The question of responsibility is a difficult one. How can we decide if one is absolutely responsible for the images one makes for him/herself? How can we become alert and conscious about everything that constitutes that “spectacle of visibilities”? How can we control the violent actions of our gaze? Can we really choose what and how we give meaning to images? At one point, Mondzain addresses what she calls “objects that resist the murderous erosion of idolatrous appropriations” that she describes poetically with the following words:

These works are all the more authoritative because nothing can exhaust them, as if they invariably escape all fixed and definite meaning. They fully assume a kind of atopia that gives their mortality a semblance of eternity. They operate as incarnations of a dubious and endless freedom. They are real, although they are identifiable not in how they appear, nor in the program they fulfill, nor in the circumstances of their commission. They are real, but free of all conditions. Fictions, semblances, and immaterial shapes have a real goal: to satisfy desire by keeping it unsatisfied.
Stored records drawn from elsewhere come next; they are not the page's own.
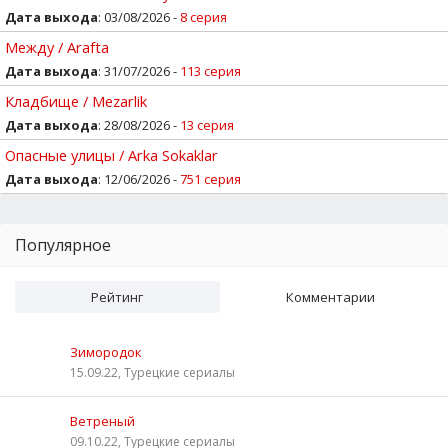
Дата выхода
: 03/08/2026 -
8 серия
Между / Arafta
Дата выхода
: 31/07/2026 -
113 серия
Кладбище / Mezarlik
Дата выхода
: 28/08/2026 -
13 серия
Опасные улицы / Arka Sokaklar
Дата выхода
: 12/06/2026 -
751 серия
Популярное
Рейтинг
Комментарии
Зимородок
15.09.22, Турецкие сериалы
Ветреный
09.10.22, Турецкие сериалы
It’s almost cruel to resume Mondzain’s arguments (I don’t even mention her reflection about ‘the screen’ and I recommend reading the article, of course), but as I understand it, her conclusion regarding violence and responsibility indicates that context is the key and, in that sense, an inclusive and collective effort to address images and meaning as something that is constantly being transformed by the way we relate to them, might be an answer. That’s not to say a singular observer is no longer responsible for not having a critical eye, but, instead, that one’s lack of responsibility in this communal space of images is always our responsibility. In her own words:

Every image signifies a dangerous storm, where we must know how to govern.Weare all responsible for the visibilities that we make available and want to share. In a politics of the visible it is not a question of counting voices but of giving each voice a place where it can be heard and of giving each spectator a place where he or she can respond and be heard. The violence of the visible is no more than the disappearance of such a place and thereby the annihilation of the voice.